A volta do chicote

Plenários são lugares sem eco, quase sempre. Políticos vão até lá para falar sobre assuntos que, muitas vezes, os colegas não estão interessados em ouvir. A plateia – quantos flagrantes de TV – utiliza as cadeiras confortáveis para tirar o sono atrasado ou exercitar a sesta da tarde.

Diante da indiferença, muitos parlamentares se apóiam na estratégia de utilizar palavras fortes, o que inclui ataques aos adversários, para alcançarem algum grau de ressonância. Obter espaço na imprensa. O plenário é o caixote do pregador na praça. Pregador que gasta saliva ao vento.

O senador Reditario Cassol (PP-RO) deu a impressão de que estava em alguma praça pública do seu estado de origem, Rondônia. Entendeu que poderia falar o que bem entendesse. O senador defendia seu projeto de lei, que altera o Código Penal. O projeto “revoga ou restringe diversos benefícios concedidos a condenados a pena privativa de liberdade.” Enquanto se esgoelava no plenário, Cassol resolveu estabelecer um paralelo sociológico entre os trabalhadores e os presidiários e explicitou o que pensa sobre o sistema prisional brasileiro.



Nesta análise profunda, o senador defendeu o uso de chicote para os presos que se recusassem a trabalhar nas cadeias. Imagino que o senador se referia ao período da escravidão, encerrado – ao menos juridicamente – há mais de 120 anos. O que Cassol não parece perceber é que declarações estapafúrdias esvaziam a discussão do próprio projeto pelo qual lutava no plenário. A seriedade se transforma, no mínimo, em bravata digna de piada.

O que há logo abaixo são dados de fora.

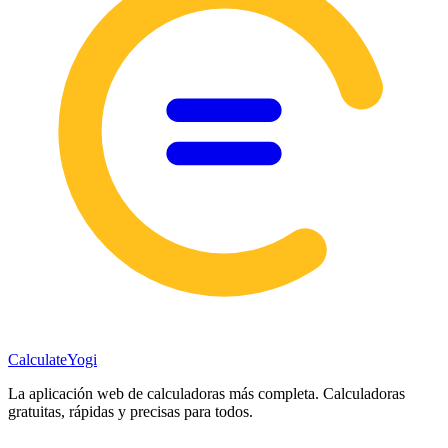
Calculate
Yogi
La aplicación web de calculadoras más completa. Calculadoras
gratuitas, rápidas y precisas para todos.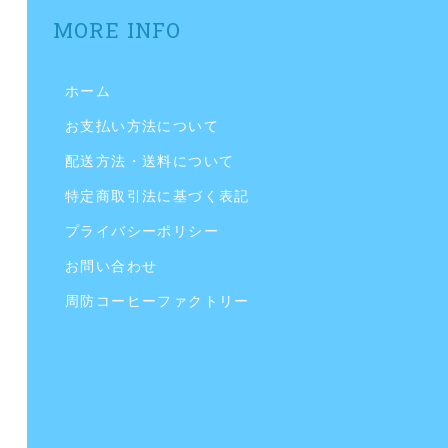
MORE INFO
ホーム
お支払い方法について
配送方法・送料について
特定商取引法に基づく表記
プライバシーポリシー
お問い合わせ
周防コーヒーファクトリー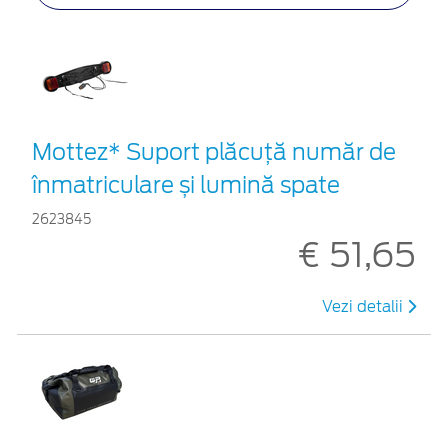
Mottez* Suport plăcuță număr de
înmatriculare și lumină spate
2623845
€ 51,65
Vezi detalii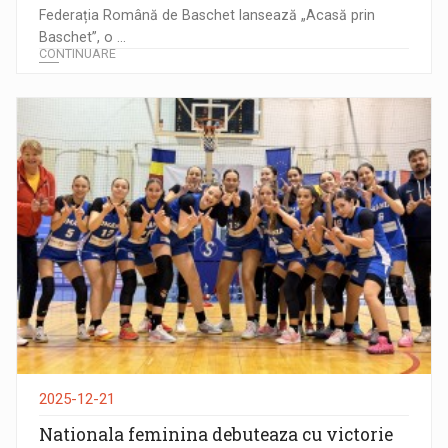
Federația Română de Baschet lansează „Acasă prin
Baschet”, o ...
CONTINUARE
2025-12-21
Nationala feminina debuteaza cu victorie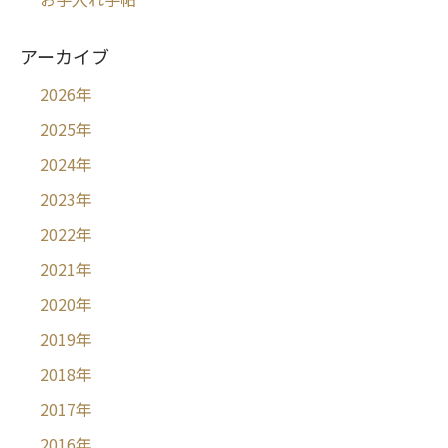
アーカイブ
2026
年
2025
年
2024
年
2023
年
2022
年
2021
年
2020
年
2019
年
2018
年
2017
年
2016
年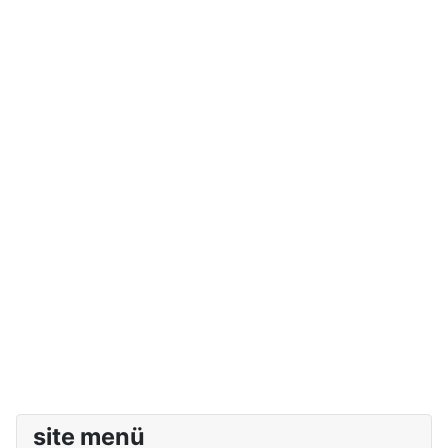
site menü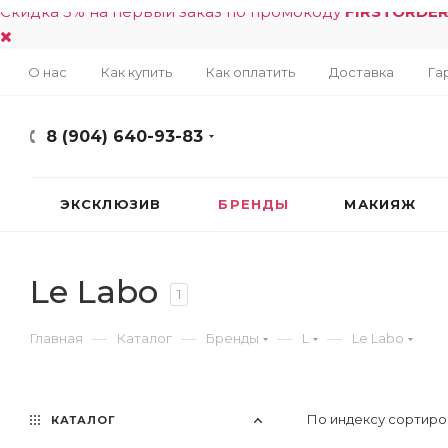
Скидка 5% на первый заказ по промокоду
FIRSTORDE
О нас
Как купить
Как оплатить
Доставка
Га
8 (904) 640-93-83
ЭКСКЛЮЗИВ
БРЕНДЫ
МАКИЯЖ
Le Labo
1
—
—
—
—
Главная
Каталог
Бренды
L
Le Labo
По индексу сортиро
КАТАЛОГ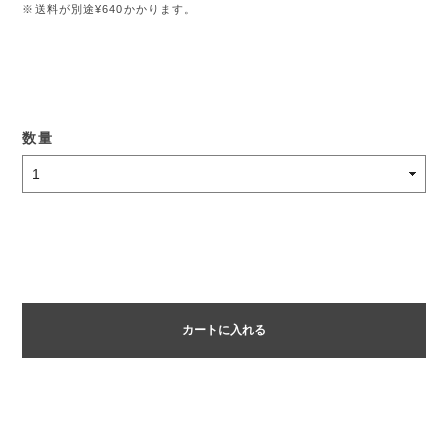
※送料が別途¥640かかります。
数量
カートに入れる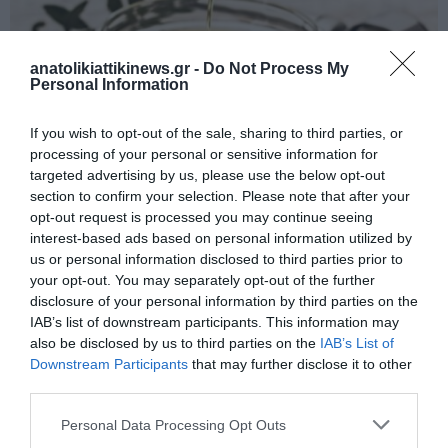
anatolikiattikinews.gr -
Do Not Process My
Personal Information
If you wish to opt-out of the sale, sharing to third parties, or
processing of your personal or sensitive information for
targeted advertising by us, please use the below opt-out
section to confirm your selection. Please note that after your
opt-out request is processed you may continue seeing
Ελαιόλαδο:.Οι παρατεταμένοι καύσωνες πλήττουν την παραγωγή.
interest-based ads based on personal information utilized by
us or personal information disclosed to third parties prior to
your opt-out. You may separately opt-out of the further
disclosure of your personal information by third parties on the
IAB’s list of downstream participants. This information may
also be disclosed by us to third parties on the
IAB’s List of
Downstream Participants
that may further disclose it to other
third parties.
Personal Data Processing Opt Outs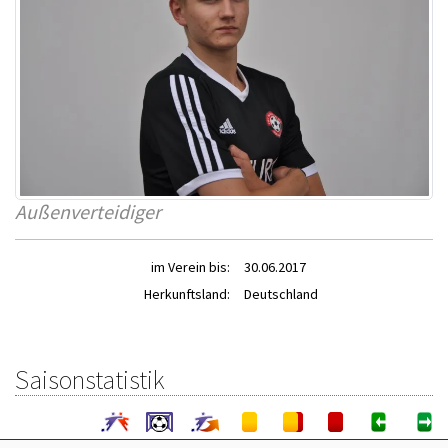
Außenverteidiger
im Verein bis:
30.06.2017
Herkunftsland:
Deutschland
Saisonstatistik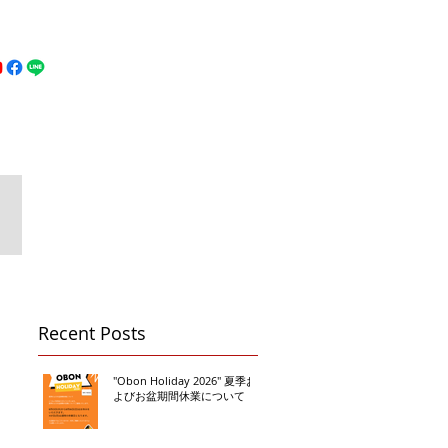
MFC DREAM FIGHT
お問い合わせ
地図
Call 080-3855-6839
Recent Posts
"Obon Holiday 2026" 夏季お
よびお盆期間休業について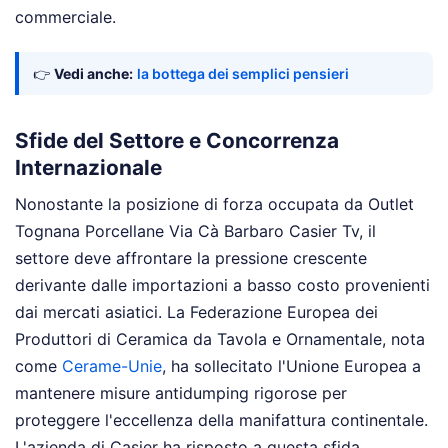
commerciale.
👉
Vedi anche:
la bottega dei semplici pensieri
Sfide del Settore e Concorrenza
Internazionale
Nonostante la posizione di forza occupata da Outlet
Tognana Porcellane Via Cà Barbaro Casier Tv, il
settore deve affrontare la pressione crescente
derivante dalle importazioni a basso costo provenienti
dai mercati asiatici. La Federazione Europea dei
Produttori di Ceramica da Tavola e Ornamentale, nota
come
Cerame-Unie
, ha sollecitato l'Unione Europea a
mantenere misure antidumping rigorose per
proteggere l'eccellenza della manifattura continentale.
L'azienda di Casier ha risposto a questa sfida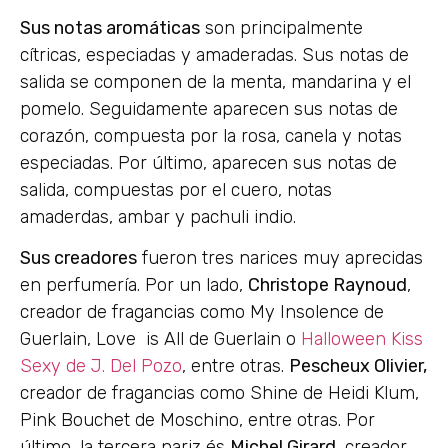
Sus notas aromáticas
son principalmente
cítricas, especiadas y amaderadas. Sus notas de
salida se componen de la menta, mandarina y el
pomelo. Seguidamente aparecen sus notas de
corazón, compuesta por la rosa, canela y notas
especiadas. Por último, aparecen sus notas de
salida, compuestas por el cuero, notas
amaderdas, ambar y pachuli indio.
Sus creadores
fueron tres narices muy aprecidas
en perfumería. Por un lado,
Christope Raynoud
,
creador de fragancias como My Insolence de
Guerlain, Love is All de Guerlain o
Halloween Kiss
Sexy de J. Del Pozo
, entre otras.
Pescheux Olivier,
creador de fragancias como Shine de Heidi Klum,
Pink Bouchet de Moschino, entre otras. Por
último, la tercera nariz és
Michel Girard
, creador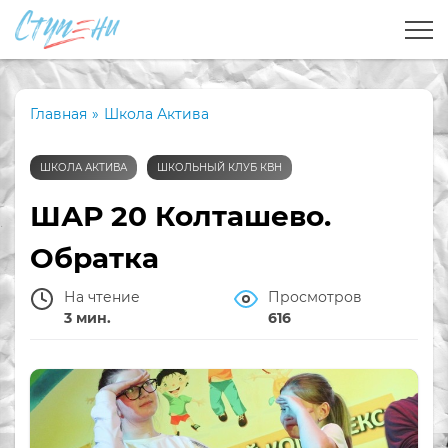
Главная
»
Школа Актива
ШКОЛА АКТИВА
ШКОЛЬНЫЙ КЛУБ КВН
ШАР 20 Колташево.
Обратка
На чтение
Просмотров
3 мин.
616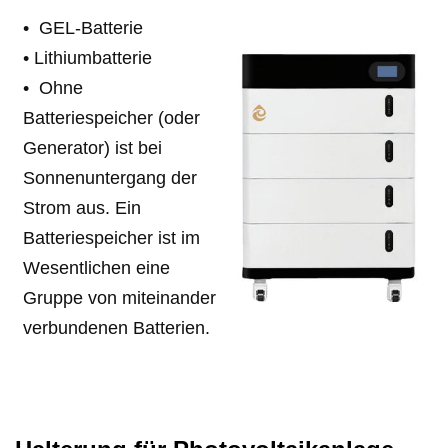
•
GEL-Batterie
•
Lithiumbatterie
•
Ohne
Batteriespeicher (oder
Generator) ist bei
Sonnenuntergang der
Strom aus. Ein
Batteriespeicher ist im
Wesentlichen eine
Gruppe von miteinander
verbundenen Batterien.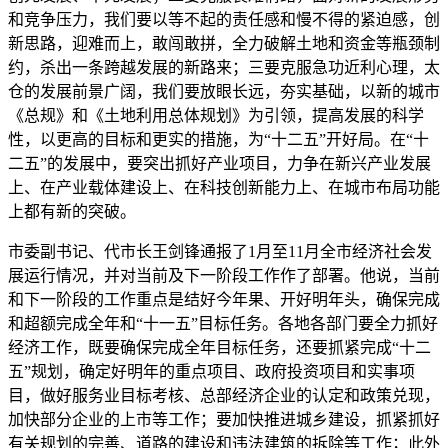
和竞争压力，我们要以等不起的责任感和慢不得的紧迫感，创
新思路，迎难而上，敢闯敢拼，全力破解土地和资金等瓶颈制
约，杀出一条跨越发展的新路来；三要克服急功近利心理，太
仓的发展前景广阔，我们要放眼长远，夯实基础，以新的城市
《总规》和《土地利用总体规划》为引领，提高发展的科学
性，以更高的目标和更实的措施，为“十二五”开好局。在“十
二五”的发展中，要突出抓好产业项目，力争在新兴产业发展
上、在产业载体建设上、在科技创新能力上、在城市布局功能
上都有新的突破。
市委副书记、代市长王剑锋通报了1月至11月全市经济社会发
展运行情况，并对当前及下一阶段工作作了部署。他说，当前
和下一阶段的工作重点是结好今年果、开好明年头，确保完成
和超额完成全年和“十一五”目标任务。各地各部门要全力抓好
经济工作，既要确保完成全年目标任务，还要抓紧完成“十二
五”规划，确定好明年的重点项目、政府投资项目和实事项
目，做好服务业目标考核、总部经济企业的认定和政策兑现，
加快部分企业的上市等工作；要加快推进城乡建设，抓紧抓好
有关规划的完善、道路的建设和违法建筑的拆除等工作；此外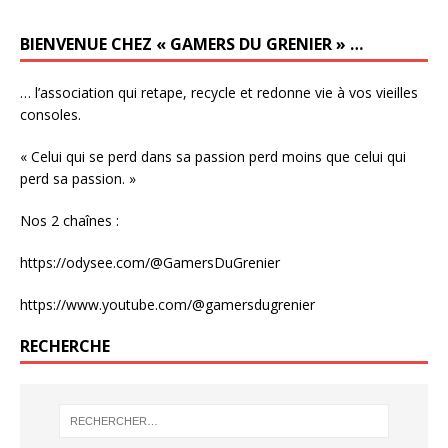
BIENVENUE CHEZ « GAMERS DU GRENIER » …
… l’association qui retape, recycle et redonne vie à vos vieilles
consoles.
« Celui qui se perd dans sa passion perd moins que celui qui
perd sa passion. »
Nos 2 chaînes :
https://odysee.com/@GamersDuGrenier
https://www.youtube.com/@gamersdugrenier
RECHERCHE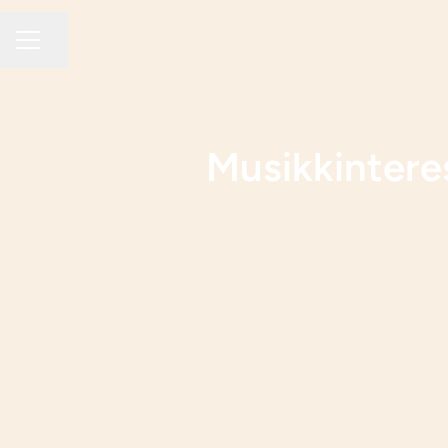
Del siden
KARRIEREMENY
Musikkintere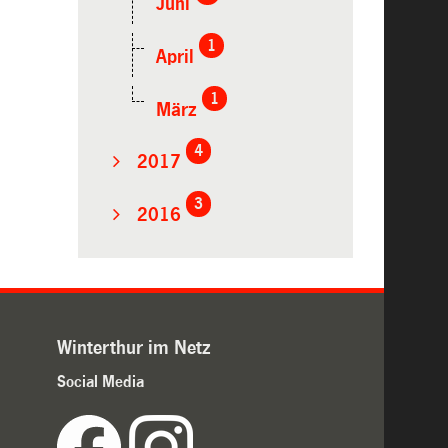
Juni
1
April
1
März
4
2017
3
2016
Winterthur im Netz
Social Media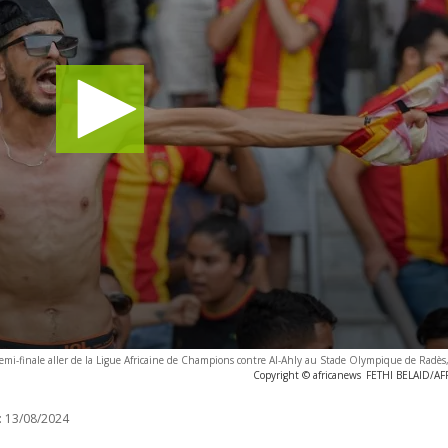
 demi-finale aller de la Ligue Africaine de Champions contre Al-Ahly au Stade Olympique de Radès
Copyright © africanews
FETHI BELAID/AFP 
:
13/08/2024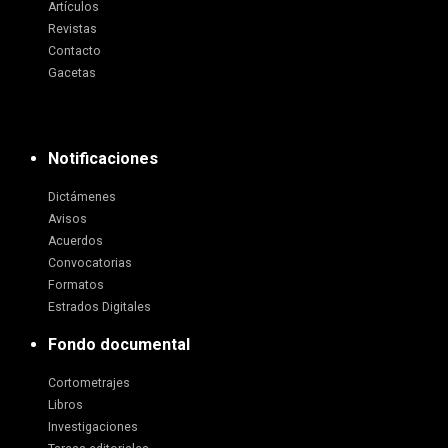
Artículos
Revistas
Contacto
Gacetas
Notificaciones
Dictámenes
Avisos
Acuerdos
Convocatorias
Formatos
Estrados Digitales
Fondo documental
Cortometrajes
Libros
Investigaciones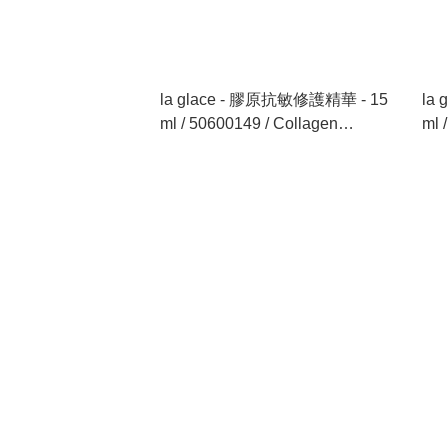
la glace - 膠原抗敏修護精華 - 15
la
ml / 50600149 / Collagen
ml 
Sensitive Care Essence - 15 ml
Moi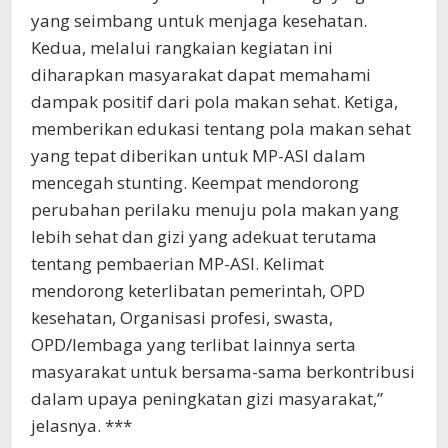
yang seimbang untuk menjaga kesehatan.
Kedua, melalui rangkaian kegiatan ini
diharapkan masyarakat dapat memahami
dampak positif dari pola makan sehat. Ketiga,
memberikan edukasi tentang pola makan sehat
yang tepat diberikan untuk MP-ASI dalam
mencegah stunting. Keempat mendorong
perubahan perilaku menuju pola makan yang
lebih sehat dan gizi yang adekuat terutama
tentang pembaerian MP-ASI. Kelimat
mendorong keterlibatan pemerintah, OPD
kesehatan, Organisasi profesi, swasta,
OPD/lembaga yang terlibat lainnya serta
masyarakat untuk bersama-sama berkontribusi
dalam upaya peningkatan gizi masyarakat,”
jelasnya. ***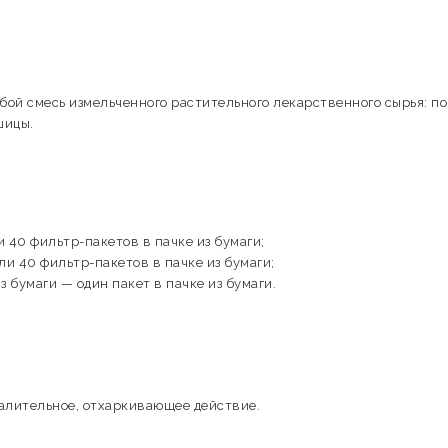
бой смесь измельченного растительного лекарственного сырья: по
шицы.
и 40 фильтр-пакетов в пачке из бумаги;
ли 40 фильтр-пакетов в пачке из бумаги;
из бумаги — один пакет в пачке из бумаги.
алительное, отхаркивающее действие.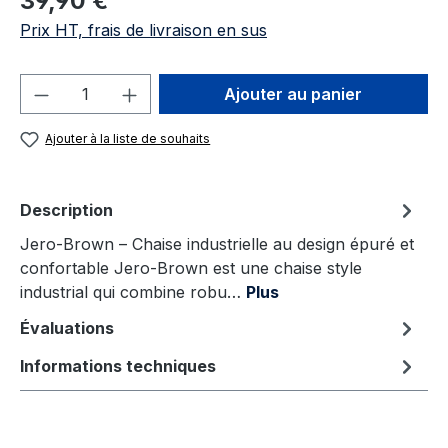
39,90 €
Prix HT, frais de livraison en sus
Quantité de produit : Entrez la quantité
Ajouter au panier
Ajouter à la liste de souhaits
Description
Jero-Brown – Chaise industrielle au design épuré et
confortable Jero-Brown est une chaise style
industrial qui combine robu…
Plus
Évaluations
Informations techniques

Além do discurso fora de lugar, Reditario Cassol não deveria estar ali. Ele ocupa uma vaga na bancada do Senado por causa de uma daquelas brechas estúpidas do sistema político brasileiro. Reditario está no Senado sem ter votos. É suplente do filho Ivo Cassol, atualmente licenciado. Uma espécie de nepotismo via urnas. O indivíduo perde o cargo, a família garante o poder.

O exemplo do senador confirma o que se vê nos programas humorísticos da TV. Parlamentares pouco ou nada informados sobre questões nacionais, mais preocupados em cristalizar e levantar bandeiras de valores intolerantes e preconceituosos.

Reditario Cassol perdeu a oportunidade de colocar na pauta problemas que sobrevivem na essência do sistema prisional. Deputados e senadores, por interesses diretos ou indiretos, evitam tocar em feridas como a disseminação de celulares nas prisões, o déficit de vagas em presídios e cadeias, a aplicação restrita de penas alternativas para delitos leves e a própria distribuição de presos nas unidades, onde convivem o ladrão de galinhas e o gângster.

A defesa de senhor de escravos contou com o silêncio dos colegas de Senado. Será que concordam com a posição de Cassol? Ou estavam com a cabeça em outros endereços? Ou batiam papos animados, como acontece com freqüência? Apenas uma voz se manifestou. O senador Eduardo Suplicy (PT-SP) afirmou que “compreendia a indignação” do colega parlamentar, mas que o chicote seria “a volta da Idade Média”.


Suplicy não precisava viajar tão longe na história. A ironia está no fato de que o pregador do caixote tem apoio de uma parte da sociedade brasileira, que não apenas usaria o chicote, como também apertaria o gatilho em um pelotão de fuzilamento.